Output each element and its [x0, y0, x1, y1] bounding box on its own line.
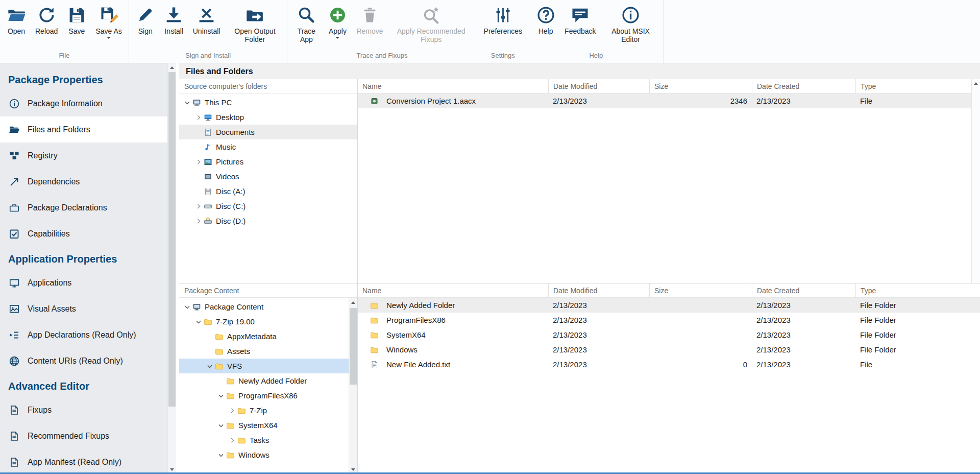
folder-row-programfilesx86[interactable]: ProgramFilesX86 2/13/2023 2/13/2023 File… — [358, 313, 980, 327]
tree-node-assets[interactable]: Assets — [179, 344, 349, 359]
help-button[interactable]: Help — [531, 5, 560, 36]
chevron-down-icon[interactable] — [216, 421, 226, 430]
install-button[interactable]: Install — [160, 5, 188, 36]
chevron-right-icon[interactable] — [193, 202, 203, 210]
tree-node-videos[interactable]: Videos — [179, 169, 357, 184]
chevron-right-icon[interactable] — [227, 436, 237, 444]
sidebar-item-applications[interactable]: Applications — [0, 270, 167, 296]
column-header-size[interactable]: Size — [649, 79, 752, 93]
sidebar-item-label: Files and Folders — [28, 125, 90, 134]
tree-node-package-content[interactable]: Package Content — [179, 299, 349, 314]
sidebar-scrollbar[interactable] — [167, 63, 176, 474]
column-header-date-created[interactable]: Date Created — [752, 283, 855, 297]
column-header-type[interactable]: Type — [855, 79, 971, 93]
sidebar-item-content-uris[interactable]: Content URIs (Read Only) — [0, 348, 167, 374]
chevron-down-icon[interactable] — [216, 451, 226, 459]
sign-button[interactable]: Sign — [131, 5, 160, 36]
tree-node-disc-a[interactable]: Disc (A:) — [179, 184, 357, 199]
folder-icon — [9, 124, 20, 135]
chevron-down-icon[interactable] — [216, 392, 226, 400]
scrollbar-thumb[interactable] — [350, 308, 357, 385]
document-icon — [9, 405, 20, 416]
tree-node-label: Documents — [216, 128, 255, 136]
chevron-right-icon[interactable] — [193, 113, 203, 122]
tree-node-7zip[interactable]: 7-Zip — [179, 403, 349, 418]
tree-node-pictures[interactable]: Pictures — [179, 154, 357, 169]
chevron-down-icon[interactable] — [182, 303, 192, 311]
column-header-name[interactable]: Name — [358, 283, 548, 297]
folder-row-windows[interactable]: Windows 2/13/2023 2/13/2023 File Folder — [358, 342, 980, 357]
remove-button[interactable]: Remove — [352, 5, 387, 36]
package-file-table: Name Date Modified Size Date Created Typ… — [358, 283, 980, 474]
tree-node-newly-added-folder[interactable]: Newly Added Folder — [179, 373, 349, 388]
chevron-down-icon[interactable] — [182, 99, 192, 107]
file-name: New File Added.txt — [386, 360, 450, 369]
chevron-down-icon[interactable] — [205, 362, 214, 370]
source-table-scrollbar[interactable] — [971, 79, 980, 283]
chevron-right-icon[interactable] — [193, 158, 203, 166]
tree-node-disc-c[interactable]: Disc (C:) — [179, 199, 357, 214]
file-row-new-file-added[interactable]: New File Added.txt 2/13/2023 0 2/13/2023… — [358, 357, 980, 372]
document-icon — [9, 457, 20, 468]
chevron-right-icon[interactable] — [227, 407, 237, 415]
sidebar-item-capabilities[interactable]: Capabilities — [0, 221, 167, 247]
tree-node-music[interactable]: Music — [179, 139, 357, 154]
chevron-right-icon[interactable] — [193, 217, 203, 225]
sidebar-item-package-declarations[interactable]: Package Declarations — [0, 195, 167, 221]
tree-node-desktop[interactable]: Desktop — [179, 110, 357, 125]
open-button[interactable]: Open — [2, 5, 31, 36]
uninstall-button[interactable]: Uninstall — [188, 5, 225, 36]
file-type: File Folder — [855, 316, 980, 324]
feedback-button[interactable]: Feedback — [560, 5, 600, 36]
scrollbar-thumb[interactable] — [168, 72, 176, 407]
tree-node-7zip-1900[interactable]: 7-Zip 19.00 — [179, 314, 349, 329]
tree-node-documents[interactable]: Documents — [179, 125, 357, 139]
sidebar-item-app-manifest[interactable]: App Manifest (Read Only) — [0, 449, 167, 474]
sidebar-item-registry[interactable]: Registry — [0, 143, 167, 169]
apply-button[interactable]: Apply — [323, 5, 352, 40]
column-header-name[interactable]: Name — [358, 79, 548, 93]
trace-app-button[interactable]: Trace App — [289, 5, 323, 44]
folder-row-systemx64[interactable]: SystemX64 2/13/2023 2/13/2023 File Folde… — [358, 327, 980, 342]
save-button[interactable]: Save — [62, 5, 91, 36]
preferences-button[interactable]: Preferences — [479, 5, 527, 36]
file-date-modified: 2/13/2023 — [548, 301, 649, 310]
folder-row-newly-added-folder[interactable]: Newly Added Folder 2/13/2023 2/13/2023 F… — [358, 298, 980, 313]
scroll-up-button[interactable] — [168, 63, 176, 72]
file-name: Conversion Project 1.aacx — [386, 97, 476, 105]
about-msix-editor-button[interactable]: About MSIX Editor — [601, 5, 661, 44]
scroll-up-button[interactable] — [349, 298, 357, 307]
sidebar-item-visual-assets[interactable]: Visual Assets — [0, 296, 167, 322]
tree-node-vfs[interactable]: VFS — [179, 359, 349, 373]
column-header-type[interactable]: Type — [855, 283, 980, 297]
tree-node-appxmetadata[interactable]: AppxMetadata — [179, 329, 349, 344]
sidebar-item-dependencies[interactable]: Dependencies — [0, 169, 167, 195]
sidebar-item-package-information[interactable]: Package Information — [0, 90, 167, 116]
package-tree-scrollbar[interactable] — [349, 298, 357, 474]
tree-node-systemx64[interactable]: SystemX64 — [179, 418, 349, 433]
sidebar-item-app-declarations[interactable]: App Declarations (Read Only) — [0, 322, 167, 348]
save-as-button[interactable]: Save As — [91, 5, 126, 40]
sidebar-item-fixups[interactable]: Fixups — [0, 397, 167, 423]
tree-node-windows[interactable]: Windows — [179, 447, 349, 462]
column-header-date-modified[interactable]: Date Modified — [548, 79, 649, 93]
apply-recommended-fixups-button[interactable]: Apply Recommended Fixups — [388, 5, 475, 44]
column-header-date-created[interactable]: Date Created — [752, 79, 855, 93]
scroll-up-button[interactable] — [972, 79, 980, 88]
folder-icon — [204, 318, 212, 326]
tree-node-label: SystemX64 — [238, 421, 278, 430]
tree-node-disc-d[interactable]: Disc (D:) — [179, 214, 357, 228]
folder-icon — [237, 407, 246, 415]
sidebar-item-files-and-folders[interactable]: Files and Folders — [0, 116, 167, 143]
tree-node-tasks[interactable]: Tasks — [179, 433, 349, 447]
reload-button-label: Reload — [35, 27, 58, 35]
chevron-down-icon[interactable] — [193, 318, 203, 326]
sidebar-item-recommended-fixups[interactable]: Recommended Fixups — [0, 423, 167, 449]
column-header-date-modified[interactable]: Date Modified — [548, 283, 649, 297]
open-output-folder-button[interactable]: Open Output Folder — [225, 5, 285, 44]
column-header-size[interactable]: Size — [649, 283, 752, 297]
file-row-conversion-project[interactable]: Conversion Project 1.aacx 2/13/2023 2346… — [358, 93, 971, 108]
reload-button[interactable]: Reload — [31, 5, 62, 36]
tree-node-programfilesx86[interactable]: ProgramFilesX86 — [179, 388, 349, 403]
tree-node-this-pc[interactable]: This PC — [179, 95, 357, 110]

HOW TO COMPLETE THIS TASK> The answer consists of the lines above that include the word "right", each copied exactly.

EXERCISE RESULT>
chevron-right-icon[interactable] — [193, 202, 203, 210]
chevron-right-icon[interactable] — [227, 436, 237, 444]
chevron-right-icon[interactable] — [193, 113, 203, 122]
chevron-right-icon[interactable] — [193, 158, 203, 166]
chevron-right-icon[interactable] — [227, 407, 237, 415]
chevron-right-icon[interactable] — [193, 217, 203, 225]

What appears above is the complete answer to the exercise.